As it stands video games ‘score poorly’ among key factors considered by retailers for shelf space. The current model for games ”as packaged goods is unsustainable,” cries Tesco.
There’s just too much high risk and too low a profit margin to be enjoyed for more space to be allocated. A new strategy needs to be thought out by both sides and applied.
”I think there is little doubt that the current commercial model for games as packaged goods is unsustainable,” said Tesco’s Rob Salter. The rise of digital platforms has already eroded significant portions of the physical PC game market which was already suffering from a severe lack of shelf space compared to home console platforms.
“In determining how resources are allocated, space for example, a retailer looks at key factors like market growth, margin, cost to serve and ease of operation, shrink risk, returns and exit protection, and broader traffic and spend driving properties,” he continued. “Video games currently scores poorly on every one, and that cannot be good for anyone involved in the games business and for its long term future.”

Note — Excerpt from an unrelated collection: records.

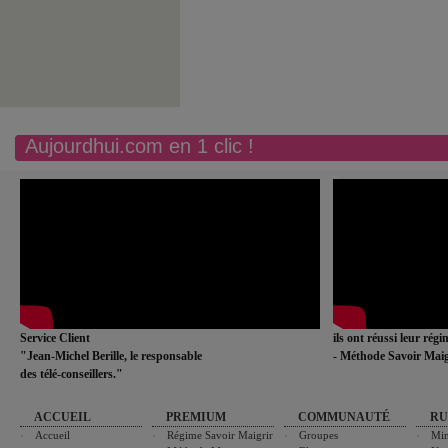
Aujourdhui.com en 1 clic !
Service Client
ils ont réussi leur rég
"Jean-Michel Berille, le responsable
- Méthode Savoir Maig
des télé-conseillers."
ACCUEIL
PREMIUM
COMMUNAUTÉ
RU
Accueil
Régime Savoir Maigrir
Groupes
Min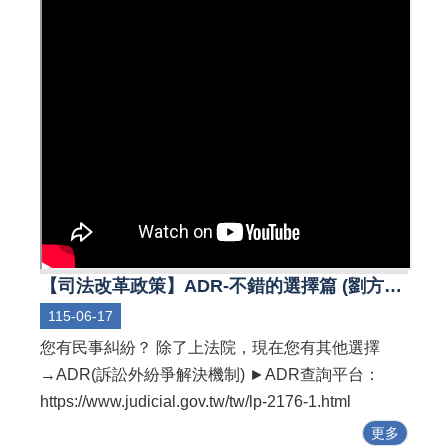
【司法改革政策】ADR-不錯的選擇篇 (劉方慈、陳昊森)
115-06-17
您有民事糾紛？ 除了上法院，現在您有其他選擇
→ADR(訴訟外紛爭解決機制) ►ADR查詢平台：
https://www.judicial.gov.tw/tw/lp-2176-1.html
更多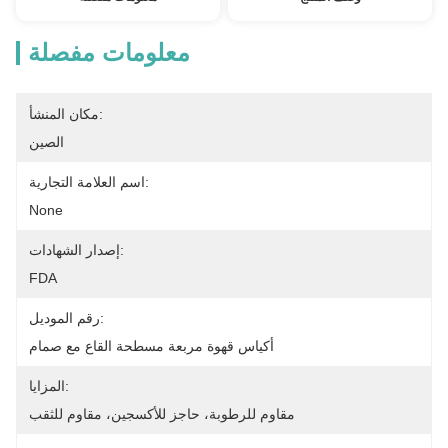
معلومات مفصلة
مكان المنشأ:
الصين
اسم العلامة التجارية:
None
إصدار الشهادات:
FDA
رقم الموديل:
أكياس قهوة مربعة مسطحة القاع مع صمام
المزايا:
مقاوم للرطوبة، حاجز للأكسجين، مقاوم للثقب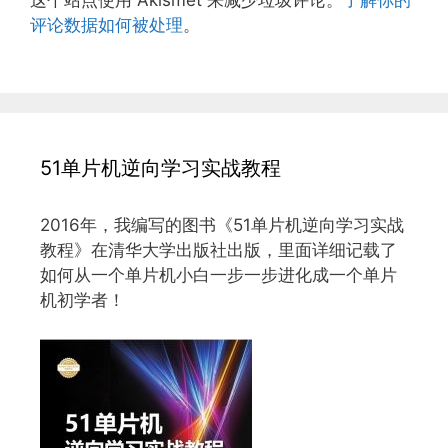
评论数据如何被处理
。
51单片机逆向学习实战教程
2016年，我编写的图书《51单片机逆向学习实战
教程》在清华大学出版社出版，里面详细记载了
如何从一个单片机小白一步一步进化成一个单片
机初学者！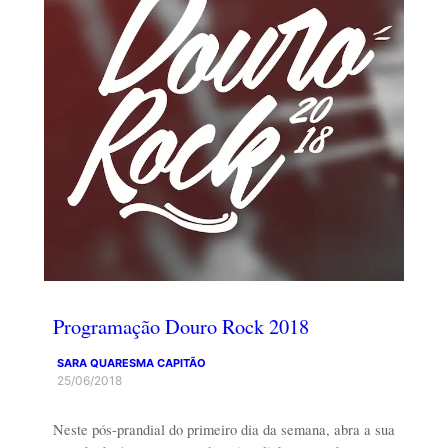
Programação Douro Rock 2018
SARA QUARESMA CAPITÃO
25/06/2018
Neste pós-prandial do primeiro dia da semana, abra a sua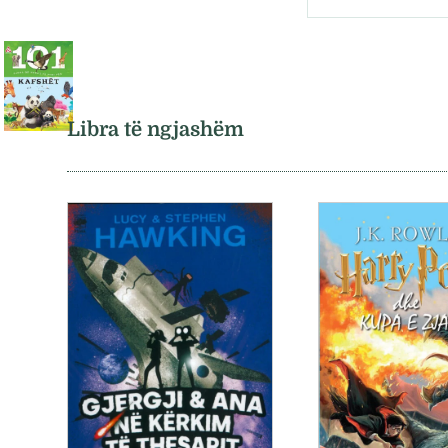
Libra të ngjashëm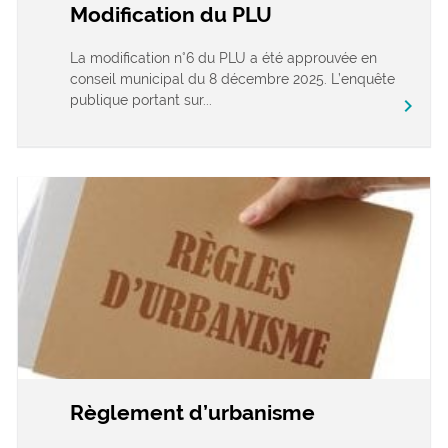
Modification du PLU
La modification n°6 du PLU a été approuvée en
conseil municipal du 8 décembre 2025. L’enquête
publique portant sur...
chevron_right
Règlement d’urbanisme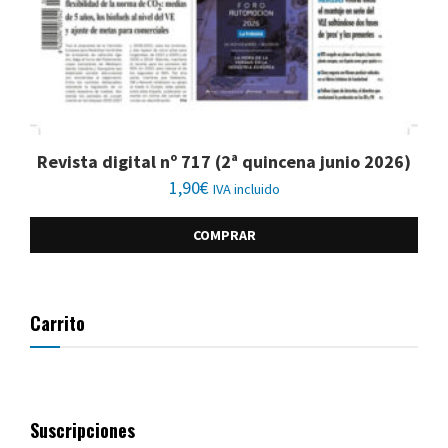
Revista digital nº 717 (2ª quincena junio 2026)
1,90
€
IVA incluido
COMPRAR
Carrito
Suscripciones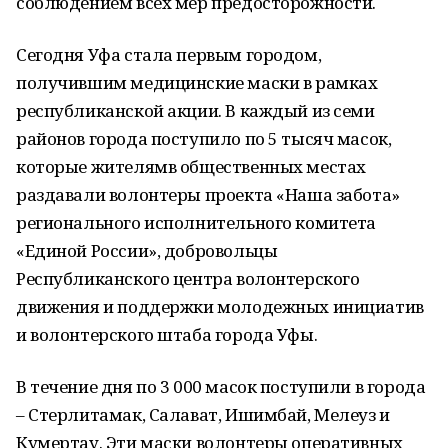
соблюдением всех мер предосторожности.
Сегодня Уфа стала первым городом,
получившим медицинские маски в рамках
республиканской акции. В каждый из семи
районов города поступило по 5 тысяч масок,
которые жителямв общественных местах
раздавали волонтеры проекта «Наша забота»
регионального исполнительного комитета
«Единой России», добровольцы
Республиканского центра волонтерского
движения и поддержки молодежных инициатив
и волонтерского штаба города Уфы.
В течение дня по 3 000 масок поступили в города
– Стерлитамак, Салават, Ишимбай, Мелеуз и
Кумертау. Эти маски волонтеры оперативных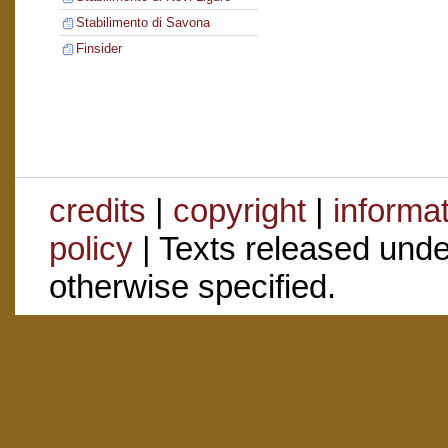
Stabilimento di Savona
Finsider
credits
|
copyright
|
informa
policy
| Texts released und
otherwise specified.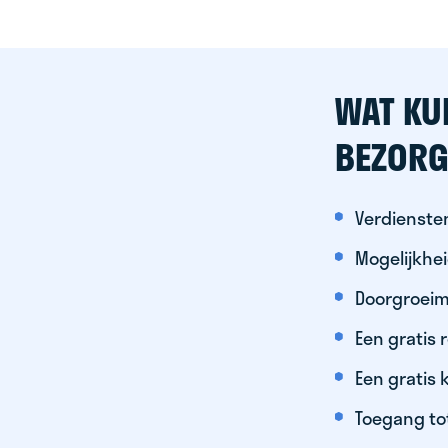
WAT KU
BEZORG
Verdiensten
Mogelijkhe
Doorgroeim
Een gratis
Een gratis 
Toegang to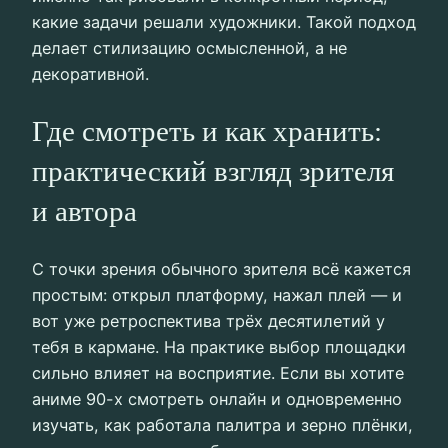
какие задачи решали художники. Такой подход
делает стилизацию осмысленной, а не
декоративной.
Где смотреть и как хранить:
практический взгляд зрителя
и автора
С точки зрения обычного зрителя всё кажется
простым: открыл платформу, нажал плей — и
вот уже ретроспектива трёх десятилетий у
тебя в кармане. На практике выбор площадки
сильно влияет на восприятие. Если вы хотите
аниме 90-х смотреть онлайн и одновременно
изучать, как работала палитра и зерно плёнки,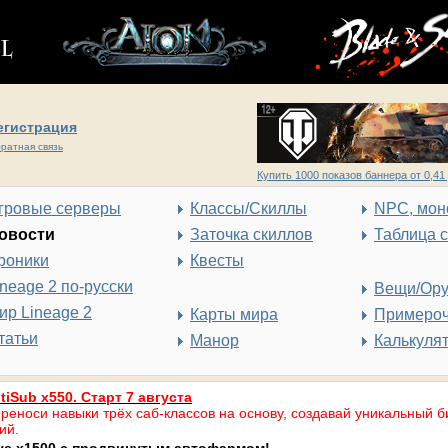
егистрация
ратная связь
Купить 1000 показов баннера от 0,41 
гровые серверы
Классы/Скиллы
NPC, мон
овости
Заточка скиллов
Таблица 
роники
Квесты
ineage 2 по-русски
Вещи/Ор
ир Lineage 2
Карты мира
Примеро
татьи
Манор
Калькуля
tiSub x550. Старт 7 августа
реноси навыки трёх саб-классов на основу, создавай уникальный б
ий.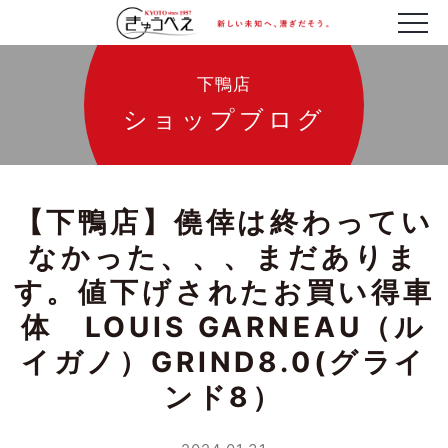
下鴨店
ショップブログ
【下鴨店】僥倖は終わってい
なかった、、、まだありま
す。値下げされたお買い得車
体 LOUIS GARNEAU（ル
イガノ）GRIND8.0(グライ
ンド8）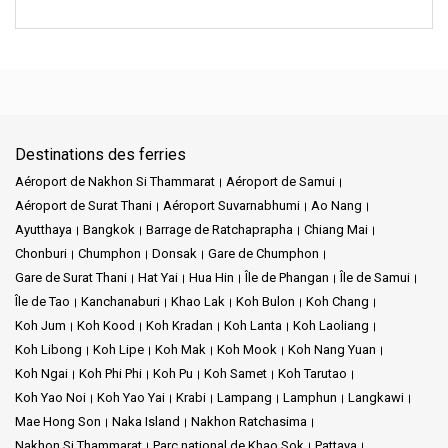
Destinations des ferries
Aéroport de Nakhon Si Thammarat
Aéroport de Samui
Aéroport de Surat Thani
Aéroport Suvarnabhumi
Ao Nang
Ayutthaya
Bangkok
Barrage de Ratchaprapha
Chiang Mai
Chonburi
Chumphon
Donsak
Gare de Chumphon
Gare de Surat Thani
Hat Yai
Hua Hin
Île de Phangan
Île de Samui
Île de Tao
Kanchanaburi
Khao Lak
Koh Bulon
Koh Chang
Koh Jum
Koh Kood
Koh Kradan
Koh Lanta
Koh Laoliang
Koh Libong
Koh Lipe
Koh Mak
Koh Mook
Koh Nang Yuan
Koh Ngai
Koh Phi Phi
Koh Pu
Koh Samet
Koh Tarutao
Koh Yao Noi
Koh Yao Yai
Krabi
Lampang
Lamphun
Langkawi
Mae Hong Son
Naka Island
Nakhon Ratchasima
Nakhon Si Thammarat
Parc national de Khao Sok
Pattaya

“We can address many of these issues, but it requires a collective will to do so between both publishers and retailers.”
“Digital does and will play a key part in the future of the video games business. However, as others have learnt to their cost, having an ambition without a clear plan of transition that retail partners and customers buy into, is even more risky than the business we are already in.” Many advocated physical goods will play a role in the games industry for at least another decade; presumably until there is better broadband infrastructure to cope.
The biggest gripe studios and publishers have with retailers is the trade-in market for games.